Problem 12-88B (Algorithmic) Using Common Size Statements

Groff Graphics Company owns and operates a small chain of sportswear stores located near colleges and universities. Groff has experienced significant growth in recent years. The following data are available for Groff:

Groff Graphics Company
Consolidated Income Statement
(In thousands)
Year ended December 31,
2019 2018 2017
Sales $54,322 $42,893 $35,526
Cost of goods sold 32,936 25,682 21,721
Gross margin $21,386 $17,211 $13,805
Other income, net 397 439 421
$21,783 $17,650 $14,226
Costs and Expenses:
Selling and administrative $17,857 $14,665 $12,754
Interest 1,356 863 622
Total costs and expenses $19,213 $15,528 $13,376
Income before income taxes $ 2,570 $ 2,122 $ 850
Provision for income taxes 885 746 623
Net income $ 1,685 $ 1,376 $ 227

Groff Graphics Company
Consolidated Balance Sheets
(In thousands)
December 31,
ASSETS 2019 2018 2017
Current assets:
Cash $372 $301 $245
Accounts receivable 4,798 3,546 3,369
Inventories 5,673 4,521 3,389
Total current assets $10,843 $8,368 $7,003
Property, plant and equipment (net) 4,912 3,541 2,937
Other assets 592 592 552
Total assets $16,347 $12,501 $10,492
LIABILITIES AND STOCKHOLDERS' EQUITY
Current liabilities:
Short-term notes payable $4,314 $1,731 $463
Accounts payable 1,256 987 783
Total current liabilities $5,570 $2,718 $1,246
Long-term debt 3,241 3,234 3,266
Total liabilities $8,811 $5,952 $4,512
Common stock & additional paid-in capital $4,367 $4,598 $4,725
Retained earnings 3,169 1,951 1,255
Total stockholders' equity $7,536 $6,549 $5,980
Total liabilities and stockholders' equity $16,347 $12,501 $10,492

Required:

1. Calculate how much Groff's sales, net income, and assets have grown during these 3 years.

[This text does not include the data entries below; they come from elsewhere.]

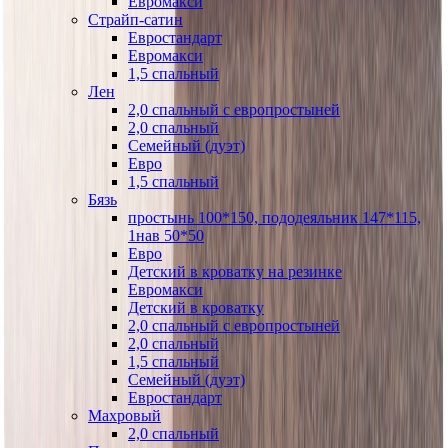
Евромакси
Страйп-сатин
Евростандарт
Евромакси
1,5 спальный
Лен
2,0 спальный с европростыней
2,0 спальный
Семейный (дуэт)
Евро
1,5 спальный
Бязь
простынь 100*150, пододеяльник 147*115,
1нав 50*50
Евро
Детский в кроватку на резинке
Евромакси
Детский в кроватку
2,0 спальный с европростыней
2,0 спальный
1,5 спальный
Семейный (дуэт)
Евростандарт
Махровый
2,0 спальный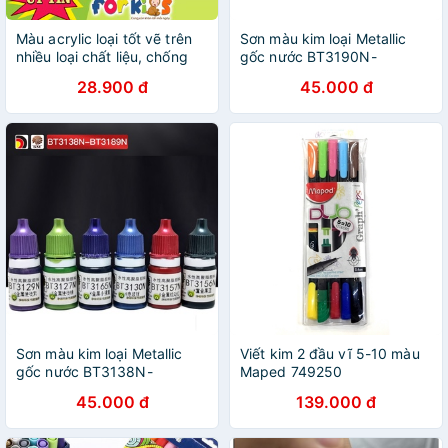
Màu acrylic loại tốt vẽ trên
Sơn màu kim loại Metallic
nhiều loại chất liệu, chống
gốc nước BT3190N-
nước, bám tốt, sét 12 màu
BT3230N - Sơn BT
28.900 đ
45.000 đ
cho bé tô màu sáng tạo
Sơn màu kim loại Metallic
Viết kim 2 đầu vĩ 5-10 màu
gốc nước BT3138N-
Maped 749250
BT3189N - Sơn BT
45.000 đ
139.000 đ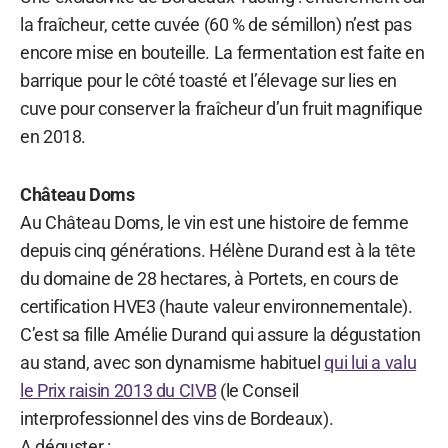
la fraîcheur, cette cuvée (60 % de sémillon) n’est pas
encore mise en bouteille. La fermentation est faite en
barrique pour le côté toasté et l’élevage sur lies en
cuve pour conserver la fraîcheur d’un fruit magnifique
en 2018.
Château Doms
Au Château Doms, le vin est une histoire de femme
depuis cinq générations. Hélène Durand est à la tête
du domaine de 28 hectares, à Portets, en cours de
certification HVE3 (haute valeur environnementale).
C’est sa fille Amélie Durand qui assure la dégustation
au stand, avec son dynamisme habituel
qui lui a valu
le Prix raisin 2013 du CIVB
(le Conseil
interprofessionnel des vins de Bordeaux).
A déguster :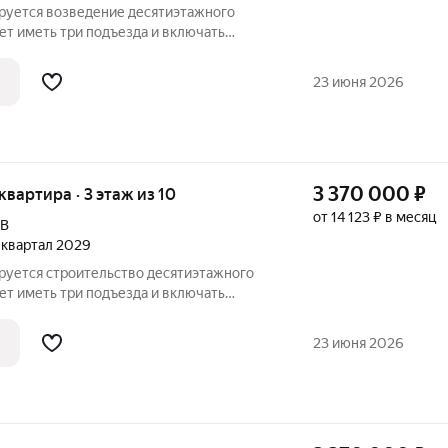
ируется возведение десятиэтажного
ет иметь три подъезда и включать
бщественного назначения на первом
 расположат со стороны двора, а в
23 июня 2026
3 370 000
₽
 квартира · 3 этаж из 10
от 14 123 ₽ в месяц
9В
2 квартал 2029
ируется строительство десятиэтажного
ет иметь три подъезда и включать
бщественного назначения на первом
 расположат со стороны двора, а в
23 июня 2026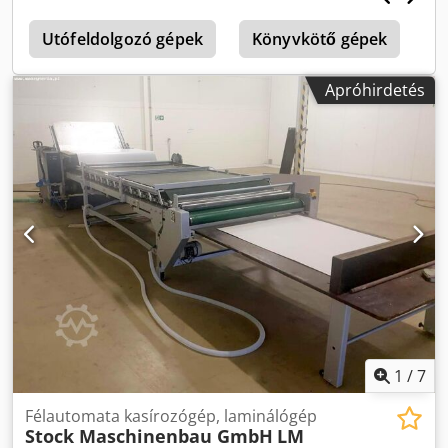
lézerhullámhossz / 30 watt teljesítmény Process L/S 25 µm
MP L/S 45 µm Djdpfx Asw T Si Noa Iowa
Utófeldolgozó gépek
Könyvkötő gépek
Apróhirdetés
1
/
7
Félautomata kasírozógép, laminálógép
Stock Maschinenbau GmbH
LM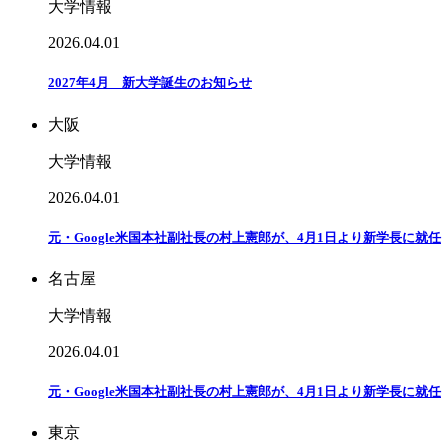
大学情報
2026.04.01
2027年4月 新大学誕生のお知らせ
大阪
大学情報
2026.04.01
元・Google米国本社副社長の村上憲郎が、4月1日より新学長に就任
名古屋
大学情報
2026.04.01
元・Google米国本社副社長の村上憲郎が、4月1日より新学長に就任
東京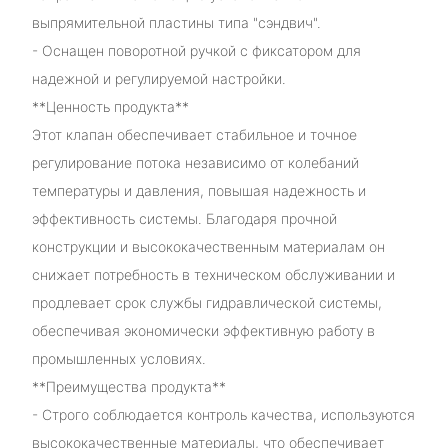
выпрямительной пластины типа "сэндвич".
- Оснащен поворотной ручкой с фиксатором для
надежной и регулируемой настройки.
**Ценность продукта**
Этот клапан обеспечивает стабильное и точное
регулирование потока независимо от колебаний
температуры и давления, повышая надежность и
эффективность системы. Благодаря прочной
конструкции и высококачественным материалам он
снижает потребность в техническом обслуживании и
продлевает срок службы гидравлической системы,
обеспечивая экономически эффективную работу в
промышленных условиях.
**Преимущества продукта**
- Строго соблюдается контроль качества, используются
высококачественные материалы, что обеспечивает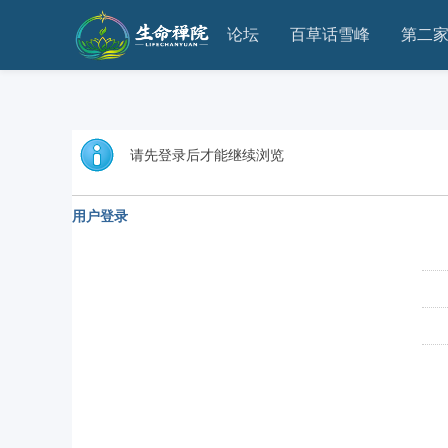
论坛
百草话雪峰
第二
请先登录后才能继续浏览
用户登录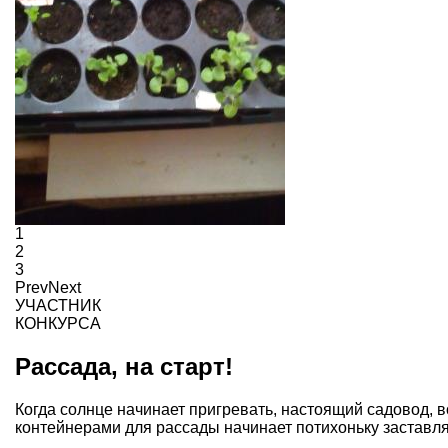
1
2
3
Prev
Next
УЧАСТНИК
КОНКУРСА
Рассада, на старт!
Когда солнце начинает пригревать, настоящий садовод,
контейнерами для рассады начинает потихоньку заставля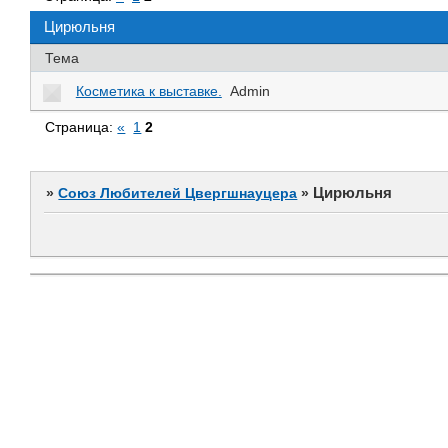
Цирюльня
Тема
Косметика к выставке.
Admin
Страница:
«
1
2
Цирюльня
»
Союз Любителей Цвергшнауцера
»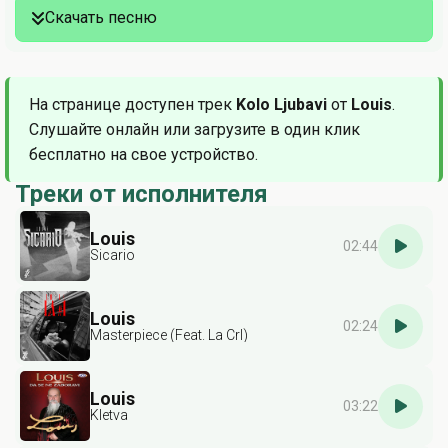
Скачать песню
На странице доступен трек
Kolo Ljubavi
от
Louis
.
Слушайте онлайн или загрузите в один клик
бесплатно на свое устройство.
Треки от исполнителя
Louis
02:44
Sicario
Louis
02:24
Masterpiece (Feat. La Crl)
Louis
03:22
Kletva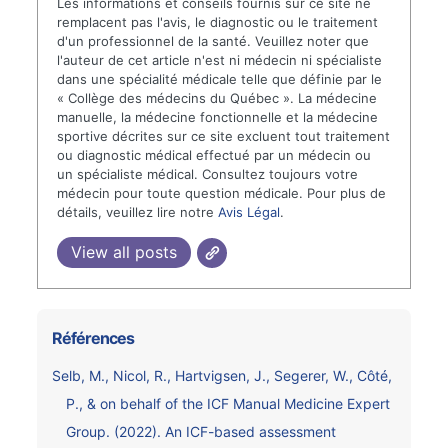
Les informations et conseils fournis sur ce site ne
remplacent pas l'avis, le diagnostic ou le traitement
d'un professionnel de la santé. Veuillez noter que
l'auteur de cet article n'est ni médecin ni spécialiste
dans une spécialité médicale telle que définie par le
« Collège des médecins du Québec ». La médecine
manuelle, la médecine fonctionnelle et la médecine
sportive décrites sur ce site excluent tout traitement
ou diagnostic médical effectué par un médecin ou
un spécialiste médical. Consultez toujours votre
médecin pour toute question médicale. Pour plus de
détails, veuillez lire notre
Avis Légal
.
View all posts
Références
Selb, M., Nicol, R., Hartvigsen, J., Segerer, W., Côté,
P., & on behalf of the ICF Manual Medicine Expert
Group. (2022). An ICF-based assessment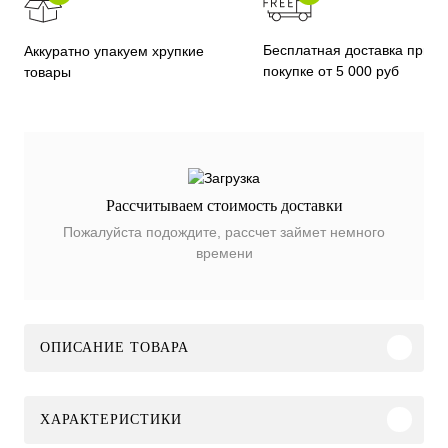
Бесплатная доставка при
Аккуратно упакуем хрупкие
покупке от 5 000 руб
товары
Рассчитываем стоимость доставки
Пожалуйста подождите, рассчет займет немного
времени
ОПИСАНИЕ ТОВАРА
ХАРАКТЕРИСТИКИ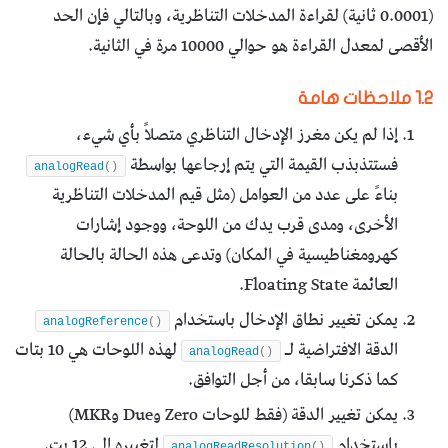
(0.0001 ثانية) لقراءة المدخلات التناظرية، وبالتالي فإن الحد
الأقصى لمعدل القراءة هو حوالي 10000 مرة في الثانية.
1.2
ملاحظات هامة
إذا لم يكن مغرز الإدخال التناظري متصلاً بأي شيء،
فستتذبذب القيمة التي يتم إرجاعها بواسطة
analogRead
()
بناءً على عدد من العوامل (مثل قيم المدخلات التناظرية
الأخرى، ومدى قرب يدك من اللوحة، ووجود إشارات
كهرومغناطيسية في المكان) وتدعى هذه الحالة بالحالة
العائمة Floating State.
يمكن تغيير نطاق الإدخال باستخدام
analogReference
()
الدقة الافتراضية لـ
لهذه اللوحات هي 10 بتات
analogRead
()
كما ذكرنا سابقا، من أجل التوافق.
يمكن تغيير الدقة (فقط للوحات Zero وDue وMKR)
باستخدام
لتغييره إلى 12 بت.
analogReadResolution
()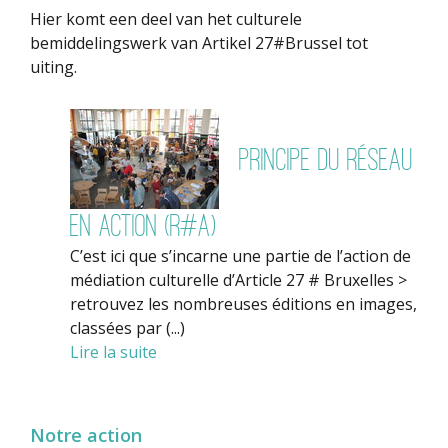
Hier komt een deel van het culturele
bemiddelingswerk van Artikel 27#Brussel tot
uiting.
Principe du Réseau
en Action (R#A)
C’est ici que s’incarne une partie de l’action de
médiation culturelle d’Article 27 # Bruxelles >
retrouvez les nombreuses éditions en images,
classées par (...)
Lire la suite
Notre action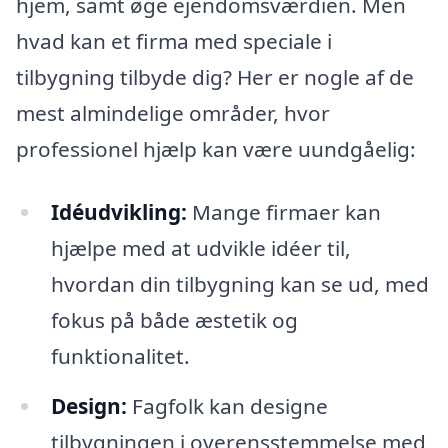
hjem, samt øge ejendomsværdien. Men
hvad kan et firma med speciale i
tilbygning tilbyde dig? Her er nogle af de
mest almindelige områder, hvor
professionel hjælp kan være uundgåelig:
Idéudvikling:
Mange firmaer kan
hjælpe med at udvikle idéer til,
hvordan din tilbygning kan se ud, med
fokus på både æstetik og
funktionalitet.
Design:
Fagfolk kan designe
tilbygningen i overensstemmelse med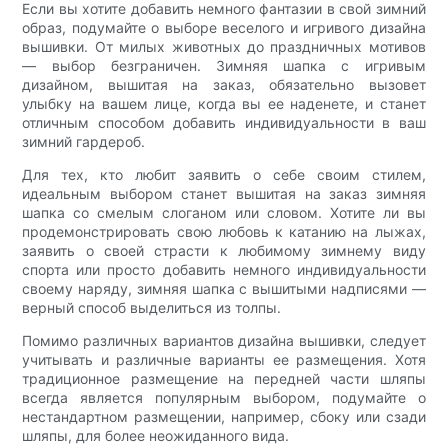
Если вы хотите добавить немного фантазии в свой зимний
образ, подумайте о выборе веселого и игривого дизайна
вышивки. От милых животных до праздничных мотивов
— выбор безграничен. Зимняя шапка с игривым
дизайном, вышитая на заказ, обязательно вызовет
улыбку на вашем лице, когда вы ее наденете, и станет
отличным способом добавить индивидуальности в ваш
зимний гардероб.
Для тех, кто любит заявить о себе своим стилем,
идеальным выбором станет вышитая на заказ зимняя
шапка со смелым слоганом или словом. Хотите ли вы
продемонстрировать свою любовь к катанию на лыжах,
заявить о своей страсти к любимому зимнему виду
спорта или просто добавить немного индивидуальности
своему наряду, зимняя шапка с вышитыми надписями —
верный способ выделиться из толпы.
Помимо различных вариантов дизайна вышивки, следует
учитывать и различные варианты ее размещения. Хотя
традиционное размещение на передней части шляпы
всегда является популярным выбором, подумайте о
нестандартном размещении, например, сбоку или сзади
шляпы, для более неожиданного вида.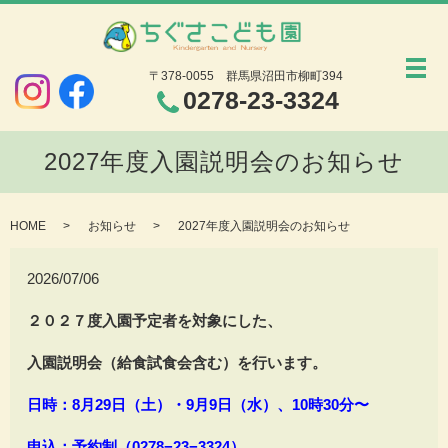
メ
〒378-0055
群馬県沼田市柳町394
0278-23-3324
2027年度入園説明会のお知らせ
HOME
お知らせ
2027年度入園説明会のお知らせ
2026/07/06
２０２７度入園予定者を対象にした、
入園説明会（給食試食会含む）を行います。
日時：8月29日（土）・9月9日（水）、
10時30分〜
申込：予約制（0278−23−3324）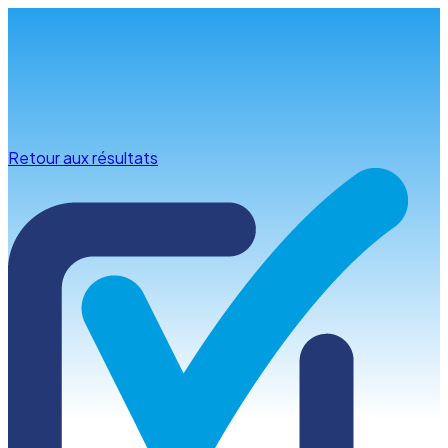
Infos & conseils
Retour aux résultats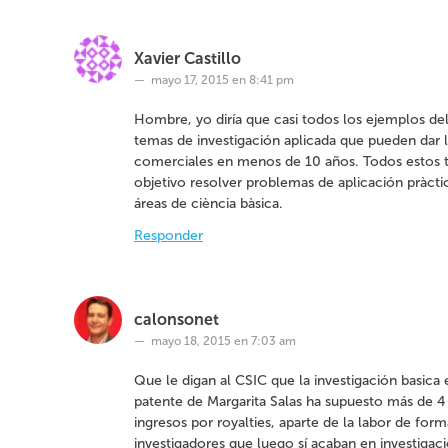
e
v
a
)
Xavier Castillo
mayo 17, 2015 en 8:41 pm
Hombre, yo diría que casi todos los ejemplos de
temas de investigación aplicada que pueden dar 
comerciales en menos de 10 años. Todos estos
objetivo resolver problemas de aplicación pràct
áreas de ciència bàsica.
Responder
calonsonet
mayo 18, 2015 en 7:03 am
Que le digan al CSIC que la investigación basica es
patente de Margarita Salas ha supuesto más de 4
ingresos por royalties, aparte de la labor de fo
investigadores que luego sí acaban en investigaci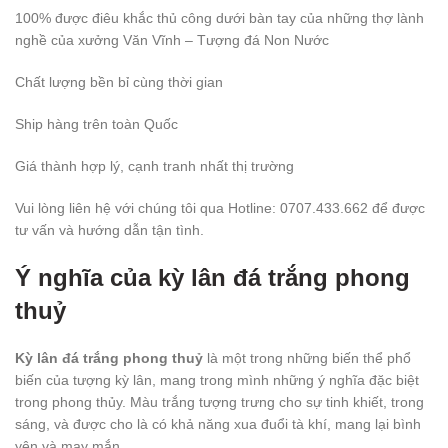
100% được điêu khắc thủ công dưới bàn tay của những thợ lành
nghề của xưởng Văn Vĩnh – Tượng đá Non Nước
Chất lượng bền bỉ cùng thời gian
Ship hàng trên toàn Quốc
Giá thành hợp lý, cạnh tranh nhất thị trường
Vui lòng liên hệ với chúng tôi qua Hotline: 0707.433.662 để được
tư vấn và hướng dẫn tận tình.
Ý nghĩa của kỳ lân đá trắng phong
thuỷ
Kỳ lân đá trắng phong thuỷ
là một trong những biến thể phổ
biến của tượng kỳ lân, mang trong mình những ý nghĩa đặc biệt
trong phong thủy. Màu trắng tượng trưng cho sự tinh khiết, trong
sáng, và được cho là có khả năng xua đuổi tà khí, mang lại bình
yên và may mắn.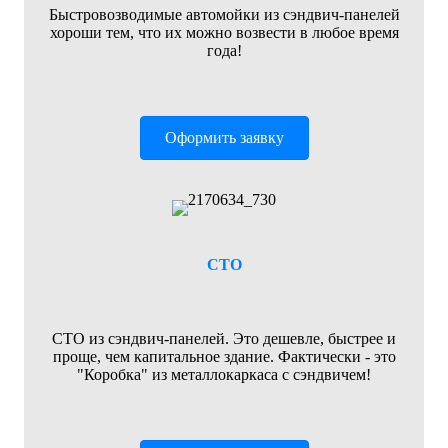
Быстровозводимые автомойки из сэндвич-панелей
хороши тем, что их можно возвести в любое время
года!
Оформить заявку
СТО
СТО из сэндвич-панелей. Это дешевле, быстрее и
проще, чем капитальное здание. Фактически - это
"Коробка" из металлокаркаса с сэндвичем!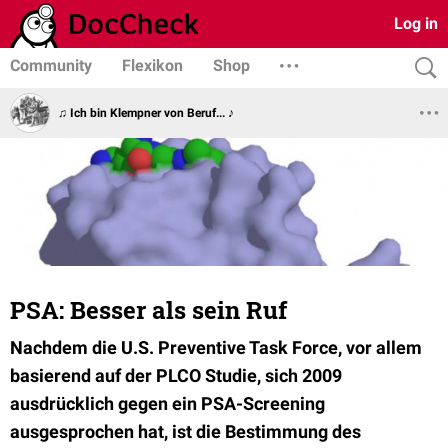
Log in
Community
Flexikon
Shop
♫ Ich bin Klempner von Beruf... ♪
PSA: Besser als sein Ruf
Nachdem die U.S. Preventive Task Force, vor allem
basierend auf der PLCO Studie, sich 2009
ausdrücklich gegen ein PSA-Screening
ausgesprochen hat, ist die Bestimmung des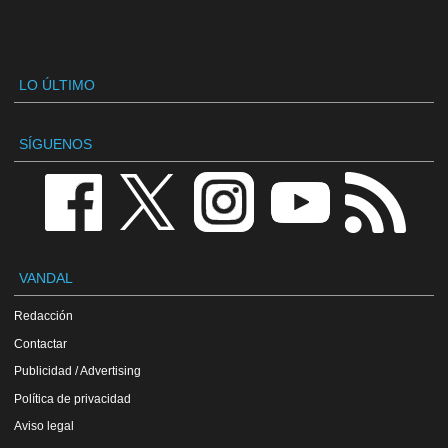
LO ÚLTIMO
SÍGUENOS
VANDAL
Redacción
Contactar
Publicidad / Advertising
Política de privacidad
Aviso legal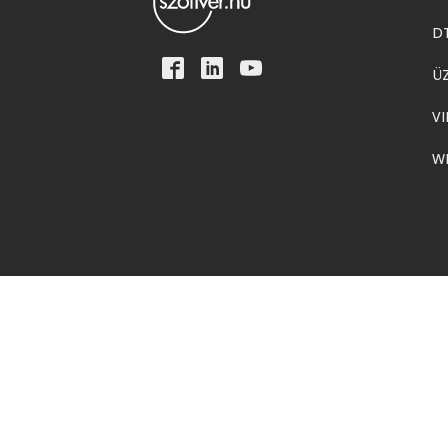
D
Ü
VI
W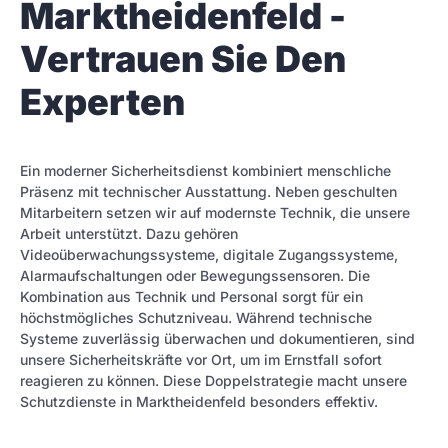
Marktheidenfeld -
Vertrauen Sie Den
Experten
Ein moderner Sicherheitsdienst kombiniert menschliche
Präsenz mit technischer Ausstattung. Neben geschulten
Mitarbeitern setzen wir auf modernste Technik, die unsere
Arbeit unterstützt. Dazu gehören
Videoüberwachungssysteme, digitale Zugangssysteme,
Alarmaufschaltungen oder Bewegungssensoren. Die
Kombination aus Technik und Personal sorgt für ein
höchstmögliches Schutzniveau. Während technische
Systeme zuverlässig überwachen und dokumentieren, sind
unsere Sicherheitskräfte vor Ort, um im Ernstfall sofort
reagieren zu können. Diese Doppelstrategie macht unsere
Schutzdienste in Marktheidenfeld besonders effektiv.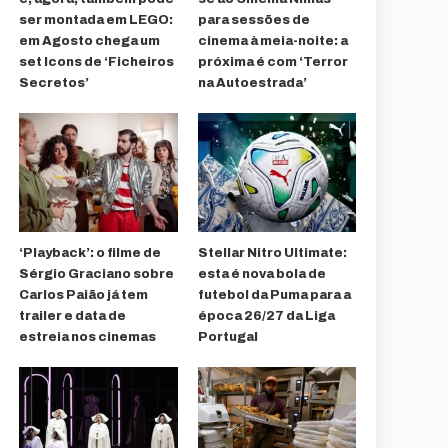
ser montada em LEGO:
para sessões de
em Agosto chega um
cinema à meia-noite: a
set Icons de ‘Ficheiros
próxima é com ‘Terror
Secretos’
na Autoestrada’
‘Playback’: o filme de
Stellar Nitro Ultimate:
Sérgio Graciano sobre
esta é nova bola de
Carlos Paião já tem
futebol da Puma para a
trailer e data de
época 26/27 da Liga
estreia nos cinemas
Portugal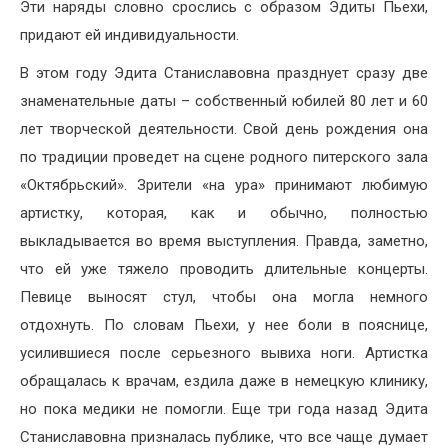
Эти наряды словно срослись с образом Эдиты Пьехи,
придают ей индивидуальности.
В этом году Эдита Станиславовна празднует сразу две
знаменательные даты – собственный юбилей 80 лет и 60
лет творческой деятельности. Свой день рождения она
по традиции проведет на сцене родного питерского зала
«Октябрьский». Зрители «на ура» принимают любимую
артистку, которая, как и обычно, полностью
выкладывается во время выступления. Правда, заметно,
что ей уже тяжело проводить длительные концерты.
Певице выносят стул, чтобы она могла немного
отдохнуть. По словам Пьехи, у нее боли в пояснице,
усилившиеся после серьезного вывиха ноги. Артистка
обращалась к врачам, ездила даже в немецкую клинику,
но пока медики не помогли. Еще три года назад Эдита
Станиславовна призналась публике, что все чаще думает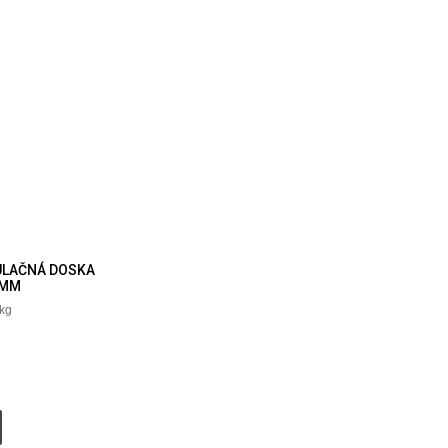
ULAČNÁ DOSKA
0MM
kg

Round your answers to the nearest whole percent.

Sales %
Net income %
Assets %

2. Explain how Groff has financed the increase in assets.

Groff financed its asset growth through an increase in retained earnings and an increase in current liabilities.

3. Conceptual Connection: Is Groff's liquidity is adequate? Yes

4. Conceptual Connection: Why is interest expense growing?

Because short-term notes payable is increasing.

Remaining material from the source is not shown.